Extract Text From Images in Python (OCR)
Science & Technology
Introduction
Optical Character Recognition (OCR) is a technology that enables the extraction of text from images. In this article, we'll explore how to use Python along with the Tesseract OCR engine to extract text from images containing text, such as street signs, logos, and more.
Installing Tesseract
To begin, you need to install Tesseract. It's an open-source OCR engine available on GitHub. You can find it at github.com/tesseract-ocr/tesseract.
- Scroll down to the "Installing Tesseract" section.
- Depending on your operating system, follow the instructions to install Tesseract. For Windows, you can download an installer from the link provided for the 64-bit version.
- Once installed, remember to add Tesseract's directory to your system's PATH. You can find the directory by looking at the uninstaller's file location. It should be something like
C:\Program Files\Tesseract-OCR
. - Additionally, create a variable called
TESSDATA_PREFIX
pointing to the Tesseract data directory for language options.
Installing Python Libraries
Once Tesseract is installed, you also need the pytesseract
library for Python. You can install it using pip:
pip install pytesseract
You will also need Pillow
and OpenCV
, which can be installed with:
pip install Pillow opencv-python
Using Tesseract Manually
Before diving into Python, it's useful to see how Tesseract operates from the command line:
- Open your terminal and navigate to the folder containing an image file that you'd like to analyze.

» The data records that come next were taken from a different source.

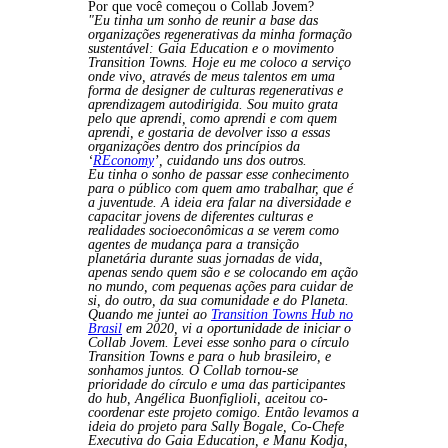
Por que você começou o Collab Jovem?
"Eu tinha um sonho de reunir a base das
organizações regenerativas da minha formação
sustentável: Gaia Education e o movimento
Transition Towns. Hoje eu me coloco a serviço
onde vivo, através de meus talentos em uma
forma de designer de culturas regenerativas e
aprendizagem autodirigida. Sou muito grata
pelo que aprendi, como aprendi e com quem
aprendi, e gostaria de devolver isso a essas
organizações dentro dos princípios da
‘
REconomy
’, cuidando uns dos outros.
Eu tinha o sonho de passar esse conhecimento
para o público com quem amo trabalhar, que é
a juventude. A ideia era falar na diversidade e
capacitar jovens de diferentes culturas e
realidades socioeconômicas a se verem como
agentes de mudança para a transição
planetária durante suas jornadas de vida,
apenas sendo quem são e se colocando em ação
no mundo, com pequenas ações para cuidar de
si, do outro, da sua comunidade e do Planeta.
Quando me juntei ao
Transition Towns Hub no
Brasil
em 2020, vi a oportunidade de iniciar o
Collab Jovem. Levei esse sonho para o círculo
Transition Towns e para o hub brasileiro, e
sonhamos juntos. O Collab tornou-se
prioridade do círculo e uma das participantes
do hub, Angélica Buonfiglioli, aceitou co-
coordenar este projeto comigo. Então levamos a
ideia do projeto para Sally Bogale, Co-Chefe
Executiva do Gaia Education, e Manu Kodja,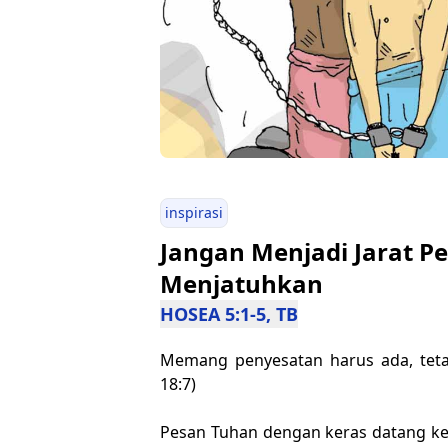
inspirasi
Jangan Menjadi Jarat P
Menjatuhkan
HOSEA 5:1-5, TB
Memang penyesatan harus ada, teta
18:7)
Pesan Tuhan dengan keras datang kep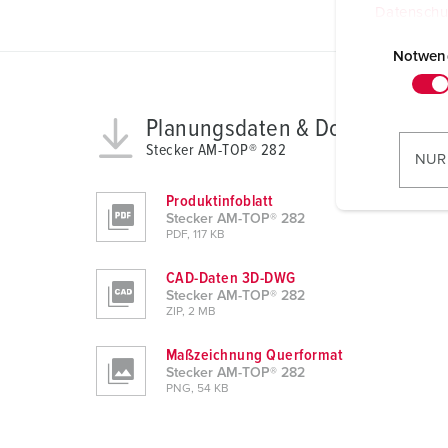
Datenschu
E
i
Notwen
n
w
Planungsdaten & Downloads
i
Stecker AM-TOP® 282
l
NUR
l
i
Produktinfoblatt
Stecker AM-TOP® 282
g
PDF, 117 KB
u
n
CAD-Daten 3D-DWG
g
Stecker AM-TOP® 282
ZIP, 2 MB
s
a
Maßzeichnung Querformat
u
Stecker AM-TOP® 282
PNG, 54 KB
s
w
a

- Run Tesseract with the following command:
tesseract image.jpg stdout
This command recognizes text from image.jpg
and displays it in the terminal.
Testing Tesseract
To test Tesseract's capabilities, use various image files:
- For a straight text image, Tesseract performs excellently.

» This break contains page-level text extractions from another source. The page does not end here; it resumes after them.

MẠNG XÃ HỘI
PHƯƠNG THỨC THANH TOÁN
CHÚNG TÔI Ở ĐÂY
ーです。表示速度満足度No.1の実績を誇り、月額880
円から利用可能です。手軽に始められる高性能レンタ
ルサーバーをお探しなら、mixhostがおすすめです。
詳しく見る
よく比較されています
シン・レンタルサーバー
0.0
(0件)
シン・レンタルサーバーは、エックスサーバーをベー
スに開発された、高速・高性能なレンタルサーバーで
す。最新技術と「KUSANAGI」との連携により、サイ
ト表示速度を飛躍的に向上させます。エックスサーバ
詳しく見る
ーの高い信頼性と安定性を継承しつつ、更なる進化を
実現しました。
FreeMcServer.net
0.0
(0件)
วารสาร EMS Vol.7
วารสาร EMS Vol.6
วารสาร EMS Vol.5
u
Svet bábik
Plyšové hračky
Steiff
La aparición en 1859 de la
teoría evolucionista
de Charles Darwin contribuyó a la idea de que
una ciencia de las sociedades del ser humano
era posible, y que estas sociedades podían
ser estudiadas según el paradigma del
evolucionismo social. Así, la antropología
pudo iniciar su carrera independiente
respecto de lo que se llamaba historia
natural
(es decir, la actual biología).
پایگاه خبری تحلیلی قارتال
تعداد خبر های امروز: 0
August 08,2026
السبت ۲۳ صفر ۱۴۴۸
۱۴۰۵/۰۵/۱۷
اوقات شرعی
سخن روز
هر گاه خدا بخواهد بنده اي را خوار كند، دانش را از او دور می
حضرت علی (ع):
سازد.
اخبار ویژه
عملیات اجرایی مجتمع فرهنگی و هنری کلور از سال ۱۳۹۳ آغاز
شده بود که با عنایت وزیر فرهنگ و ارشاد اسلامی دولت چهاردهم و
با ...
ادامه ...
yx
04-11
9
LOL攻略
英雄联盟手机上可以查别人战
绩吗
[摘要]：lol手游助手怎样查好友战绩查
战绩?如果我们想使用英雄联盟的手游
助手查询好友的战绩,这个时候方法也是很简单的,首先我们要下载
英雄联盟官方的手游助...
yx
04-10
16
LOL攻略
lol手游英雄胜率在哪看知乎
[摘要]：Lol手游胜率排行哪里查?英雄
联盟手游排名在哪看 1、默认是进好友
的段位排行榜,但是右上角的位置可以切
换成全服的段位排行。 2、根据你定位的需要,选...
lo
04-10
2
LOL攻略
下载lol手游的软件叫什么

- For complicated images like logos or signs, results may vary.
For better outputs, you can adjust Tesseract’s settings, such as page segmentation modes (PSM) and OCR engine modes (OEM). Here are some settings:
- PSM Mode 6: Assume a single uniform block of text.
- PSM Mode 11: Sparse text, find text in any arrangement.
Implementing OCR in Python
Now, let's jump into Python. Here's how to implement the OCR functionally:
- Import the necessary libraries:
import pytesseract
from PIL import Image
import cv2
- Create a configuration string to specify PSM and OEM settings:
my_config = r'--psm 6 --oem 3'
- Load your images and run OCR:
text = pytesseract.image_to_string(Image.open('text.jpg'), config=my_config)
print(text)
You can also read different image files (e.g., logos and signs) and adjust the my_config
settings to improve recognition.
Visualizing Recognized Characters
To visualize recognized text, you can use OpenCV to draw rectangles around the characters or words. Here's how:
- Read the image with OpenCV:
image = cv2.imread('text.jpg')
- Use Tesseract to create bounding boxes:
boxes = pytesseract.image_to_boxes(image, config=my_config)
- Draw the boxes on the image and display it:
for b in boxes.splitlines():
b = b.split(' ')
cv2.rectangle(image, (int(b[1]), int(b[2])), (int(b[3]), int(b[4])), (0, 255, 0), 2)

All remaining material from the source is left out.